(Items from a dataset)
[Start of section]
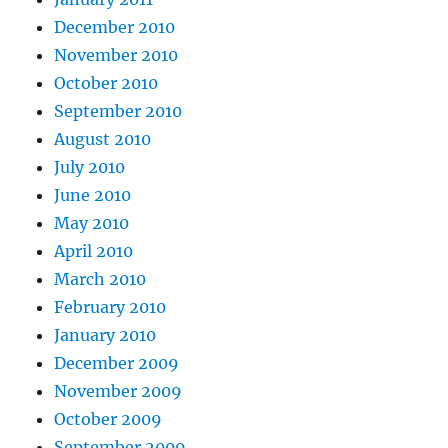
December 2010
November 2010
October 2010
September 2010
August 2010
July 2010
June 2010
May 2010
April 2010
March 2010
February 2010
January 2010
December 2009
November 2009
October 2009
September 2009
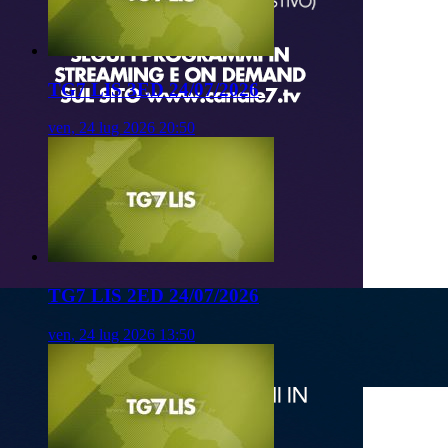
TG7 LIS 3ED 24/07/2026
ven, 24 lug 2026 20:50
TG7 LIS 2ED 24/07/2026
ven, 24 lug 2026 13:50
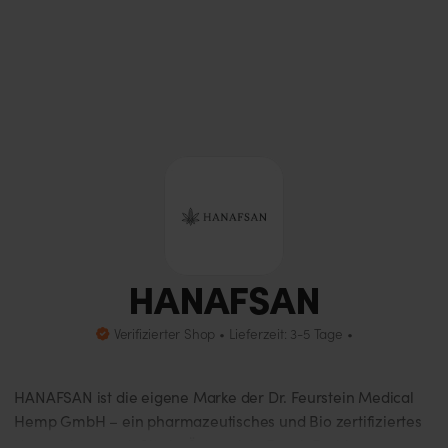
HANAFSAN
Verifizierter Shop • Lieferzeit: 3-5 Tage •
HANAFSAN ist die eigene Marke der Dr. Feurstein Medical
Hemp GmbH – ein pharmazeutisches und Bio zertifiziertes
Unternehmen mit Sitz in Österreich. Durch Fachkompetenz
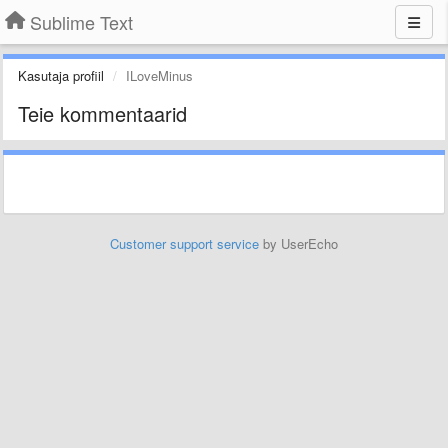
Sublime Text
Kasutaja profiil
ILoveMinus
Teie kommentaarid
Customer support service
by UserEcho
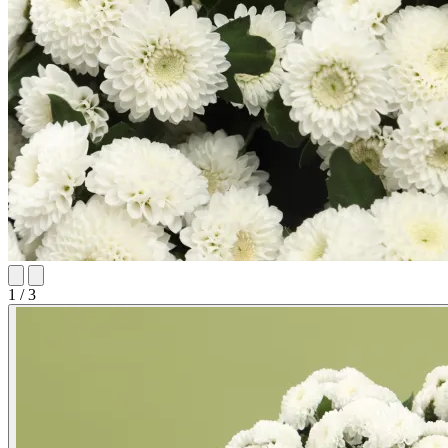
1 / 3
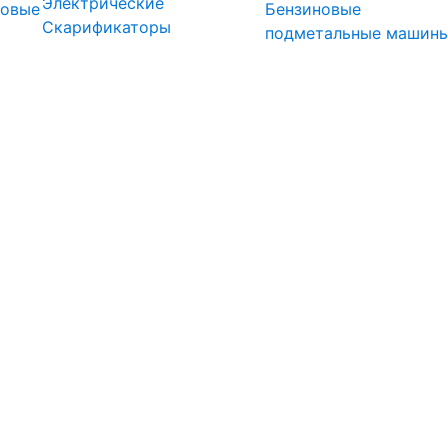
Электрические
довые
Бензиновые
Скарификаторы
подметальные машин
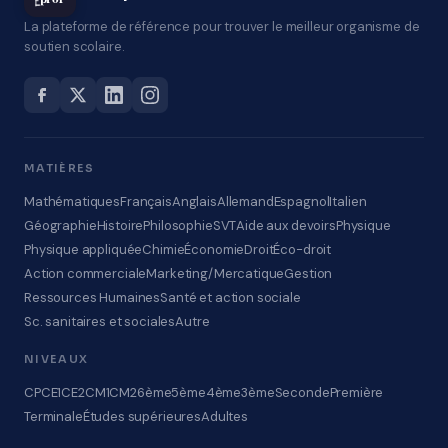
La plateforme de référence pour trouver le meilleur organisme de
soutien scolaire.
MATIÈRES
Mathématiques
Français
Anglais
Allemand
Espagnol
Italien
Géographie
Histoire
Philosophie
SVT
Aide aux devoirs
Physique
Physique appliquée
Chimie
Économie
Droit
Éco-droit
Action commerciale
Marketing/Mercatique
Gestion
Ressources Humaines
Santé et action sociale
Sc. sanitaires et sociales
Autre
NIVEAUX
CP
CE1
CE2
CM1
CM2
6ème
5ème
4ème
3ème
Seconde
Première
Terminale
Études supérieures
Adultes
[End of section]
[Start of section]
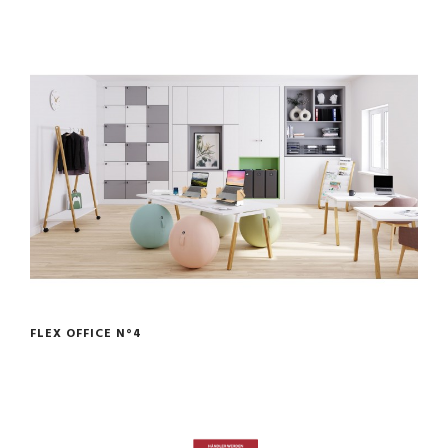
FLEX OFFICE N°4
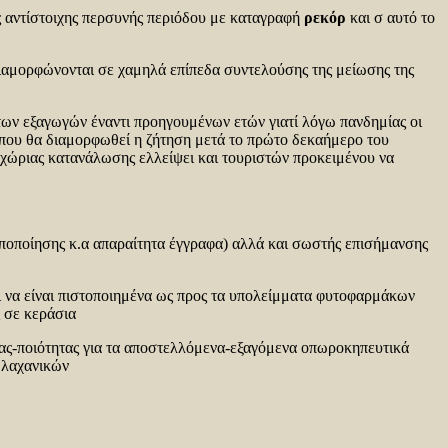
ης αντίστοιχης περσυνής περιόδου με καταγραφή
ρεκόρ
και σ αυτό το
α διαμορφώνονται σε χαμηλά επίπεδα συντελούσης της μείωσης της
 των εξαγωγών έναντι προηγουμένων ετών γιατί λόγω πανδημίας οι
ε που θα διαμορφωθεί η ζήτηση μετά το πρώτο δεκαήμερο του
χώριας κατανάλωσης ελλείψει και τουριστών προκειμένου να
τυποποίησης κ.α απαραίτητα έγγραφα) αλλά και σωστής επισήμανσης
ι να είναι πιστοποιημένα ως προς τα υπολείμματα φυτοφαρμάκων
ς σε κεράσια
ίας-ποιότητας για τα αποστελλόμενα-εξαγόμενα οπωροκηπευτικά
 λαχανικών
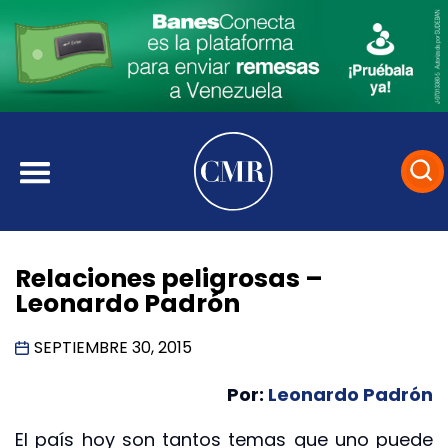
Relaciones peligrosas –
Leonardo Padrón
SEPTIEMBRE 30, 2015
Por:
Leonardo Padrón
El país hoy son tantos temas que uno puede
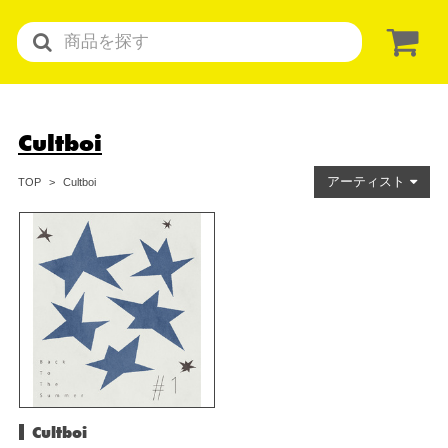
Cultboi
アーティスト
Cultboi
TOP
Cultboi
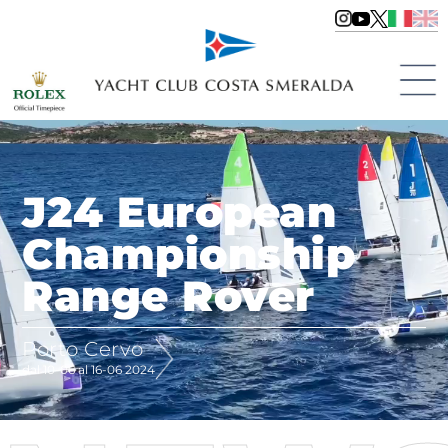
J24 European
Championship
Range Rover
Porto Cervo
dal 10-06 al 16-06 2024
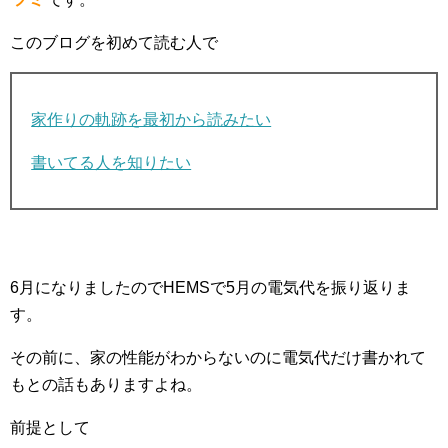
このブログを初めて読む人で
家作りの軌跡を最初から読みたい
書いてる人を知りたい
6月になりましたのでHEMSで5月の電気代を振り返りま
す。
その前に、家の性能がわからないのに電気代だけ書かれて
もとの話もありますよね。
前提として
[End of section]
# Prompt
Using the records above, return verbatim only the part that opens with the line containing "August 2010" and closes with the line containing "Marketing/Mercatique"; pictures stay out.

# Task output
August 2010
July 2010
June 2010
May 2010
April 2010
March 2010
February 2010
January 2010
December 2009
November 2009
October 2009
September 2009
TG7 LIS 3ED 24/07/2026
ven, 24 lug 2026 20:50
TG7 LIS 2ED 24/07/2026
ven, 24 lug 2026 13:50
HANAFSAN
Verifizierter Shop • Lieferzeit: 3-5 Tage •
HANAFSAN ist die eigene Marke der Dr. Feurstein Medical
Hemp GmbH – ein pharmazeutisches und Bio zertifiziertes
Unternehmen mit Sitz in Österreich. Durch Fachkompetenz
Sublime Text
Kasutaja profiil
ILoveMinus
Teie kommentaarid
Customer support service
by UserEcho
1 / 3
Электрические
довые
Бензиновые
Скарификаторы
подметальные машин
La plateforme de référence pour trouver le meilleur organisme de
soutien scolaire.
MATIÈRES
Mathématiques
Français
Anglais
Allemand
Espagnol
Italien
Géographie
Histoire
Philosophie
SVT
Aide aux devoirs
Physique
Physique appliquée
Chimie
Économie
Droit
Éco-droit
Action commerciale
Marketing/Mercatique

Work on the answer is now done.